El volante, quien se encuentra en el Albo, no se olvida de su paso por Fundación Amigos. Aún tiene fresco en la memoria el ascenso, y deja en claro que desde Buenos Aires es el hincha número uno del equipo. “Ahí viví una de mis mayores alegrías”, cuenta el zurdo.

El fútbol siempre da alguna recompensa. Sólo hay que saber ganarse la oportunidad y no bajar los brazos para conseguir  el premio mayor.

Y Ricardo Rosales vaya si aprovechó su chance. Tras una gran campaña con Fundación Amigos donde consiguió el título del Federal C, el talentoso volante -de gran recorrido en clubes de la provincia y con paso por Honduras- cambió de aire y subió un escalón.

A Ricky le sonó el teléfono y no dudó cuando le comentaron sobre la posibilidad de ponerse otra camiseta. Armó las valijas y se mentalizó que la prueba en All Boys era para no desaprovecharla.

El zurdo la rompió en las prácticas del Albo y Pablo de Muner, el entrenador del equipo, dio el visto bueno para su incorporación y jugar así en la B Metropolitana.

El zurdo mediocampista fue clave en el ascenso de Fadep.

Ya instalado en Buenos Aires, Ricardo habla de su nueva etapa y no olvida su paso por Fadep, donde vivió una de sus máximas alegrías futbolísticas.

-¿Cómo estás viviendo esta desafío en All Boys?

– La verdad es que estoy muy feliz, disfrutando de este momento en mi carrera. Obviamente es un paso adelante, más en un club como All Boys que tiene mucha historia en el fútbol argentino. Lo vivo con tranquilidad y responsabilidad, tratando de hacer lo mejor día a día para cumplir con los objetivos en el club.

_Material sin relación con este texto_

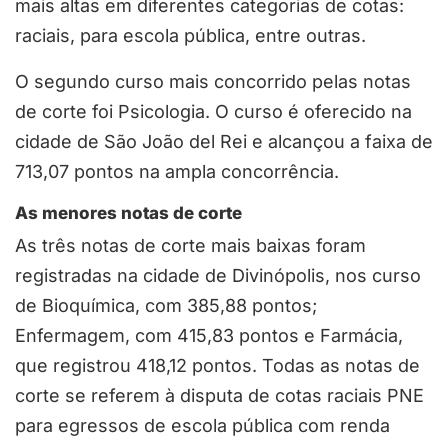
mais altas em diferentes categorias de cotas:
raciais, para escola pública, entre outras.
O segundo curso mais concorrido pelas notas
de corte foi Psicologia. O curso é oferecido na
cidade de São João del Rei e alcançou a faixa de
713,07 pontos na ampla concorrência.
As menores notas de corte
As três notas de corte mais baixas foram
registradas na cidade de Divinópolis, nos curso
de Bioquímica, com 385,88 pontos;
Enfermagem, com 415,83 pontos e Farmácia,
que registrou 418,12 pontos. Todas as notas de
corte se referem à disputa de cotas raciais PNE
para egressos de escola pública com renda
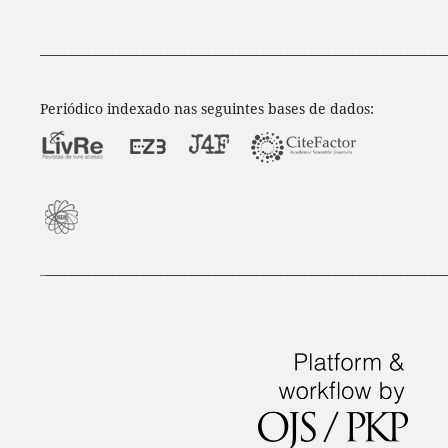
____________________________________________________________________
Periódico indexado nas seguintes bases de dados:
_
___________________________________________________________________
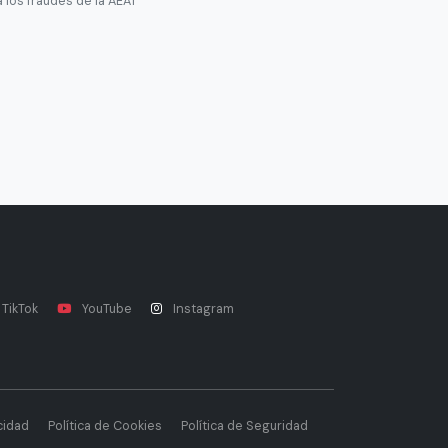
 los fraudes de la AEAT
TikTok
YouTube
Instagram
cidad
Política de Cookies
Política de Seguridad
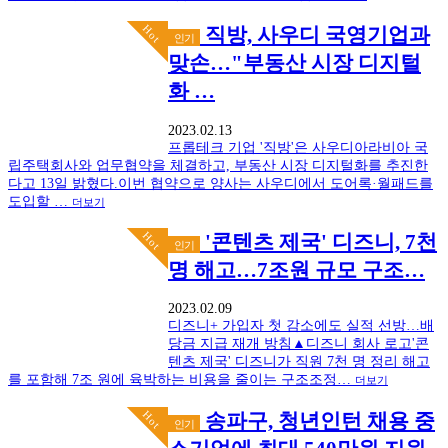
Hot
직방, 사우디 국영기업과
인기
맞손…"부동산 시장 디지털
화 …
2023.02.13
프롭테크 기업 '직방'은 사우디아라비아 국
립주택회사와 업무협약을 체결하고, 부동산 시장 디지털화를 추진한
다고 13일 밝혔다.이번 협약으로 양사는 사우디에서 도어록·월패드를
도입할 …
더보기
Hot
'콘텐츠 제국' 디즈니, 7천
인기
명 해고…7조원 규모 구조…
2023.02.09
디즈니+ 가입자 첫 감소에도 실적 선방…배
당금 지급 재개 방침▲디즈니 회사 로고'콘
텐츠 제국' 디즈니가 직원 7천 명 정리 해고
를 포함해 7조 원에 육박하는 비용을 줄이는 구조조정…
더보기
Hot
송파구, 청년인턴 채용 중
인기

-¿Esperabas que se diera esta chance o tenías otros objetivos?

-Sí, sí. Uno siempre trabaja  todos los días para mejorar y cumplir con las metas, y así estar en categorías superiores. Por suerte me tocó tener un gran torneo en Fundación Amigos, lograr el ascenso y ser observado por clubes de otras divisiones. Hoy estoy en All Boys que es muy importante, trabajando y esperando que las cosas salgan tan bien como en Fadep. Después, seguramente, vendrán cosas mejores.

-¿Con qué te encontraste cuando llegaste al club?

-La situación cuando llegué al club no era la mejor, el ánimo era malo y la situación económica estaba complicada, pero en este momento el club está saliendo a flote. Es una institución grande, con mucha historia y prestigio, y el objetivo es conseguir el ascenso. Es un torneo largo, duro y difícil, con equipos que tienen grandes jugadores. Es una división complicada y trataremos de dar lo mejor y seguir mejorando. Queremos hacer un buen campeonato.

-¿Qué te dejó la etapa en Fundación Amigos?

-La verdad que mi paso por Fundación Amigos fue muy positivo, desde el primer llamado que me hicieron nunca dudé en sumarme, y más conociendo a Sebastián Torrico. Sabía el proyecto que tenían y gracias a Dios se cumplió con el objetivo de ascender, de pelear algo lindo y ganar prestigio. Fue el club que me abrió las puertas  para tener la chance de jugar en All Boys.

Ricardo dio un salto importante en su carrera futbolística

 

-Tenés un gran recuerdo del club.

-Es un club donde dejé muchos amigos, hasta el día de hoy tengo relación con varios muchachos y por eso tengo los mejores recuerdos de Fundación Amigos.

-Seguís al equipo y estás al tanto de lo que pasa.

-Seguro, obviamente estoy interiorizado de lo que pasa en Fundación, de cómo le va en el torneo. Soy un hincha más del equipo desde Buenos Aires y espero que le vaya siempre bien, peleando por los títulos.

En Fundación vivió una de sus mayores alegrías.

En Fundación Amigos vivió una de sus mayores alegrías.

 

 

-¿Qué es lo que más recordás del ascenso?

-Lo que siempre contamos con los muchachos, y que es una anécdota, es que perdimos los dos primeros partidos y entró Sebastián al vestuario y nos dijo” tranquilos muchachos, que vamos a ascender”. Era una locura, porque después para clasificar en la última fecha dependíamos de otros resultados que al final se dieron. Luego de eso, cada instancia que íbamos pasando era más difícil. En la final contra Rincón del Atuel, cuando el árbitro pitó el final, fue un momento de mucha alegría y puedo decir que uno de los más grandes deportivamente. Es un recuerdo que voy a tener en mi memoria por mucho tiempo.